What is expected:
Copy out each line of the data that holds the string "tình".

Stored data:
::::

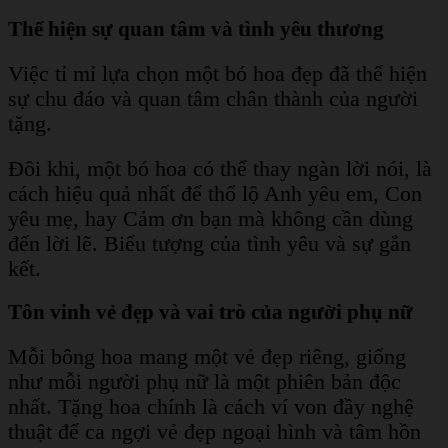
Thể hiện sự quan tâm và tình yêu thương
Việc tỉ mỉ lựa chọn một bó hoa đẹp đã thể hiện
sự chu đáo và quan tâm chân thành của người
tặng.
Đôi khi, một bó hoa có thể thay ngàn lời nói, là
cách hiệu quả nhất để thổ lộ Anh yêu em, Con
yêu mẹ, hay Cảm ơn bạn mà không cần dùng
đến lời lẽ. Biểu tượng của tình yêu và sự gắn
kết.
Tôn vinh vẻ đẹp và vai trò của người phụ nữ
Mỗi bông hoa mang một vẻ đẹp riêng, giống
như mỗi người phụ nữ là một phiên bản độc
nhất. Tặng hoa chính là cách ví von đầy nghệ
thuật để ca ngợi vẻ đẹp ngoại hình và tâm hồn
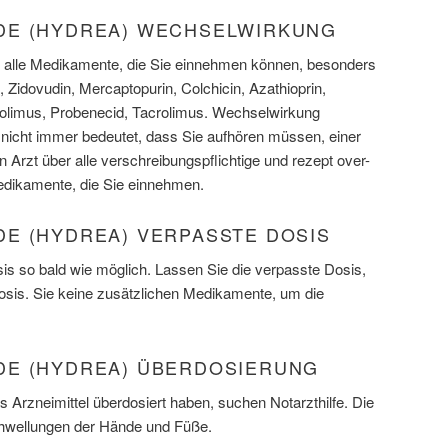
DE (HYDREA) WECHSELWIRKUNG
er alle Medikamente, die Sie einnehmen können, besonders
, Zidovudin, Mercaptopurin, Colchicin, Azathioprin,
rolimus, Probenecid, Tacrolimus. Wechselwirkung
icht immer bedeutet, dass Sie aufhören müssen, einer
n Arzt über alle verschreibungspflichtige und rezept over-
Medikamente, die Sie einnehmen.
E (HYDREA) VERPASSTE DOSIS
s so bald wie möglich. Lassen Sie die verpasste Dosis,
Dosis. Sie keine zusätzlichen Medikamente, um die
E (HYDREA) ÜBERDOSIERUNG
 Arzneimittel überdosiert haben, suchen Notarzthilfe. Die
wellungen der Hände und Füße.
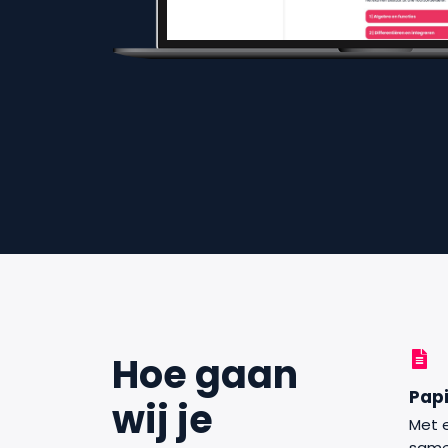
Hoe gaan
Pap
wij je
Met 
same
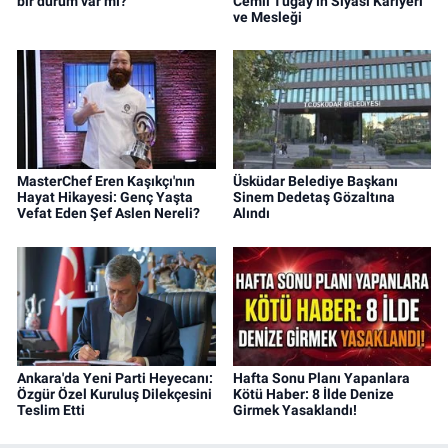
bir durum var mı?
Cemil Tugay’ın Siyasi Kariyeri
ve Mesleği
MasterChef Eren Kaşıkçı'nın
Üsküdar Belediye Başkanı
Hayat Hikayesi: Genç Yaşta
Sinem Dedetaş Gözaltına
Vefat Eden Şef Aslen Nereli?
Alındı
Ankara'da Yeni Parti Heyecanı:
Hafta Sonu Planı Yapanlara
Özgür Özel Kuruluş Dilekçesini
Kötü Haber: 8 İlde Denize
Teslim Etti
Girmek Yasaklandı!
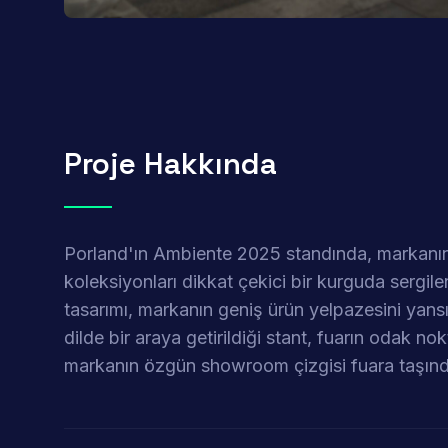
Proje Hakkında
Porland'ın Ambiente 2025 standında, markanın 
koleksiyonları dikkat çekici bir kurguda sergile
tasarımı, markanın geniş ürün yelpazesini yansıt
dilde bir araya getirildiği stant, fuarın odak no
markanın özgün showroom çizgisi fuara taşınd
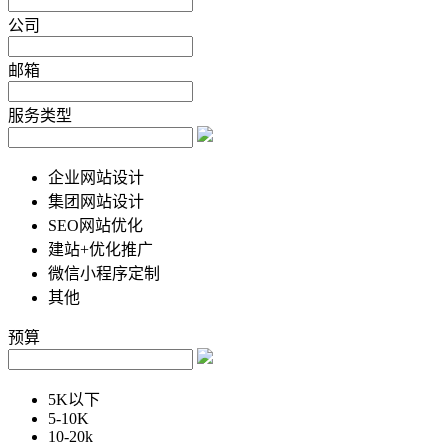
公司
邮箱
服务类型
企业网站设计
集团网站设计
SEO网站优化
建站+优化推广
微信小程序定制
其他
预算
5K以下
5-10K
10-20k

::::

Answer space:
Thể hiện sự quan tâm và tình yêu thương
đến lời lẽ. Biểu tượng của tình yêu và sự gắn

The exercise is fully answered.